This repo contains scripts for the Jigsaw Toxic Comment Classification competition hosted on Kaggle. It contains a GRU-based neural attention model for classifying comment content based on six different types of toxicity. The model is primarily implemented in Keras, using methods from sklearn for preprocessing.
To make model training efficient, it has been implemented using Keras CuDNNGRU layer, meaning that is can be only be run out-of-the-box on a GPU. Required packages are
Python 3+
Tensorflow-gpu 1.5
Keras 2.0
Numpy & SciPy
Pandas
Seaborn & Matplotlib
In addition, gpu-support requires that CUDA 9.1 and cuDNN 7 have been installed and configured.
The first step to using this repo is to get some data to train and test on. The easiest data to work with is the original competition data, which can be found at https://www.kaggle.com/c/jigsaw-toxic-comment-classification-challenge/data. This data should be placed in a folder named "data". The sample submission should also be downloaded if submissions are to be made. In addition, to use auxilliary input to the model additional data should be downloaded from https://figshare.com/articles/Wikipedia_Talk_Labels_Toxicity/4563973 and also placed in the data folder.
To use GloVe embedding vectors, download the 840B Common Crawl GloVe-vectors from https://nlp.stanford.edu/projects/glove/ (2GB download, 5GB file size) and extract them into the data folder.
To make your own fasttext embeddings, get the fasttext python library and run make_fasttext_embeddings.py with your choice of settings. Keeping the embedding dimension at 300 is recommended for performance, although this does make the filesize much larger. Consider reducing if memory is an issue.
Auxilliary inputs are outputs from a ridge regression model trained on figshare data and allowed to predict on the original data. These inputs obviously require that the figshare data has been downloaded, after which you simply run the 'feature_engineering.py' script as is.
The main script is run using a number of command line flags to set runtime options.
--auxilliary_input (-a) toggles using auxilliary input. Requires that these inputs have been made, see "Creating auxilliary inputs" above.
--combine_data (-c) toggles whether training and test data are combined when tokenizing the input comments.
--fasttext (-f) toggles whether fasttext embeddings are used instead of GloVe embeddings.
--submit (-s) toggles whether data should be saved in a submission file.
--train (-t) toggles (re)-training of the model. Exclude this when for instance making a prediction from saved model weights.
--visualize (-v) toggles visualisation of attention.
Most hyperparameters such as learning rate, hidden units etc. are hardcoded into the model. This may be changed at a later time, but for now such changes to the model needs to be done inside the ToxicClassifier code. Likewise, training parameters such as the number of epochs, batch size etc. also need to be changed manually in the main script.

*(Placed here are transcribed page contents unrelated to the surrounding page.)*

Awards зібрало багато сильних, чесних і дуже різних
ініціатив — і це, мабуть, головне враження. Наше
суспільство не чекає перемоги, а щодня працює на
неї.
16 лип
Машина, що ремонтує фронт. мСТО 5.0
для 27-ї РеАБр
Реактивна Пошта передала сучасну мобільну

As mentioned earlier, the model is based on a neural network architecture using an attention GRU. Input embeddings are fed into a (poissibly stacked) bidirectional GRU unit with tanh-activation, after which they are passed to an attention layer whose task it is to learn which parts of the inputs the model should focus on.
Attention outputs are then max pooled globaly and the result passed to a (possibly number of) dense layers, until a sigmoid output layer gives the final class predictions. The dense layer nonlinearity is ELU rather than ReLU, after it was seen that these performed better empirically.
Inbetween most layers of the model, (spatial) dropout with a probability 0.4 is performed, together with batch normalization. The high dropout rate helps alleviate overfitting, which otherwise tends to occurr rather quickly, especially if the model is made more complex through the use of additional layers.